Lie down and give in to winter.
Because if memory is anything it is dirty banks of snow
or rancid ice bleeding into water.

So lie down, go gently, open your fists,
let small butterflies rise from your palms
and dissipate into spring.
  - from Sudden Music by Samuel Willoughby


Author's Notes: I'd like to thank my Beta, StringSlinger, for all his nitpicking and general snarkiness. His debates about my choices for this piece helped me flesh out where I wanted it to go, and also made me aware of how very attached I am to my particular version of Demona. This piece is set sometime after the finale of Season II.


Memory. It was all that she had for so long, all that had kept her going. Going - not alive; MacBeth kept her alive. But living isn't easy if you don't have a path to walk, and so Demona had clung to the only one she could remember.

Vengeance: the brightest path, and the shortest one to hell.
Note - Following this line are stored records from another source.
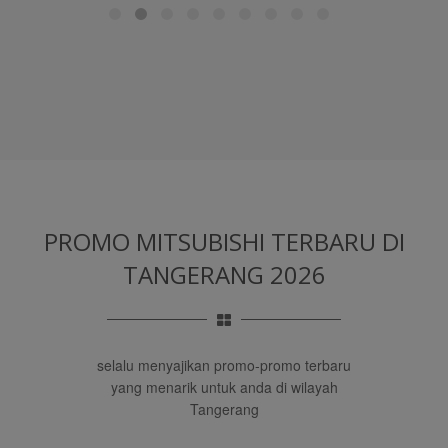
PROMO MITSUBISHI TERBARU
DI
TANGERANG 2026
selalu menyajikan promo-promo terbaru
yang menarik untuk anda di wilayah
Tangerang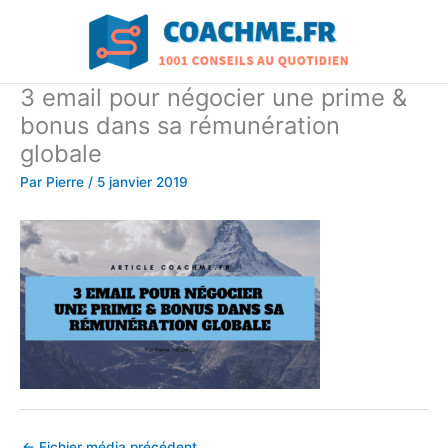
Aller
au
contenu
3 email pour négocier une prime &
bonus dans sa rémunération
globale
Par
Pierre
/
5 janvier 2019
←
Fichier média précédent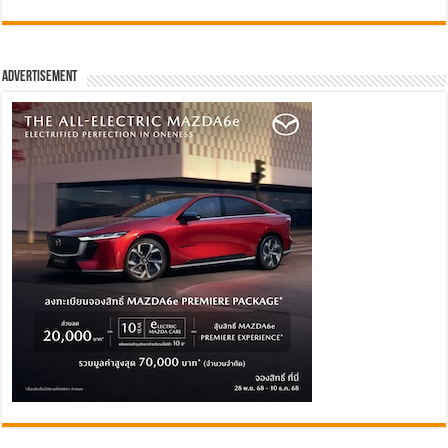
Advertisement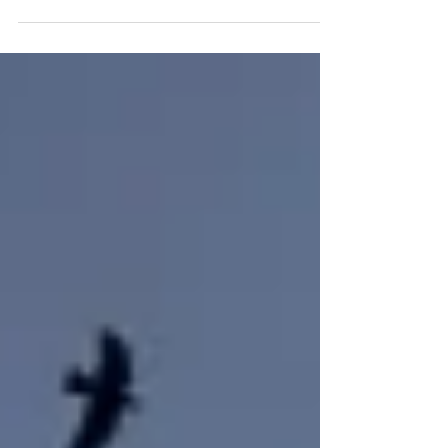
皮を剥こうとすると...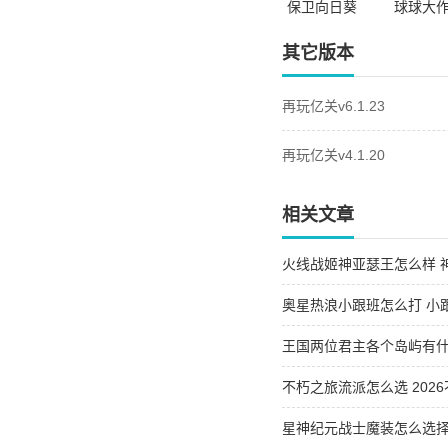
保卫向日葵
球球大
无限钻石版
直装版
菜单功
其它版本
再玩亿关v6.1.23
再玩亿关v4.1.20
相关文章
火线战姬神亚瑟王怎么样 
奥星热浪小跟班怎么打 小
王国两位君主各个岛屿有什
屿的异同
不朽之旅流派怎么选 202
星神纪元战士魔装怎么选择 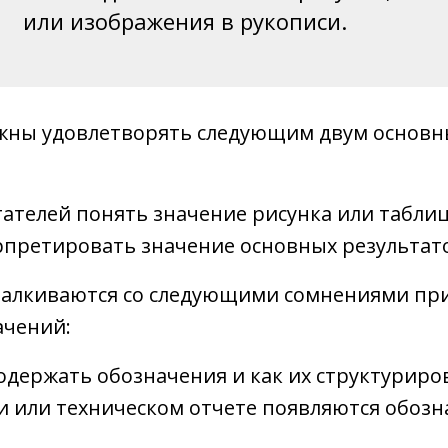
или изображения в рукописи.
жны удовлетворять следующим двум основ
тателей понять значение рисунка или табли
претировать значение основных результат
сталкиваются со следующими сомнениями пр
ачений:
одержать обозначения и как их структуриро
си или техническом отчете появляются обозн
It wasn't enough anymore. She was weary of the battles and of the pain. Goliath believed her to be a monster, and to some degree so did Angela. The first time she had seen fear in her daughter's eyes - fear directed at Demona and her actions - she had suffered her second broken heart. Had she slipped so far? Had the mask she'd adopted so long ago become such a part of her self as to be indistinguishable from it?

Dealing with the Hunters had been the straw to break her back.

Demona's own hatred, Demona's own pain, had brought about the events that had almost cost her Angela. How could she have known a thousand years ago what her anger would bring? And yet, she should have known. Goliath was right to think her a monster - she had become no better than the humans she had so despised.

Memory, and the hatred it garnered, had betrayed her.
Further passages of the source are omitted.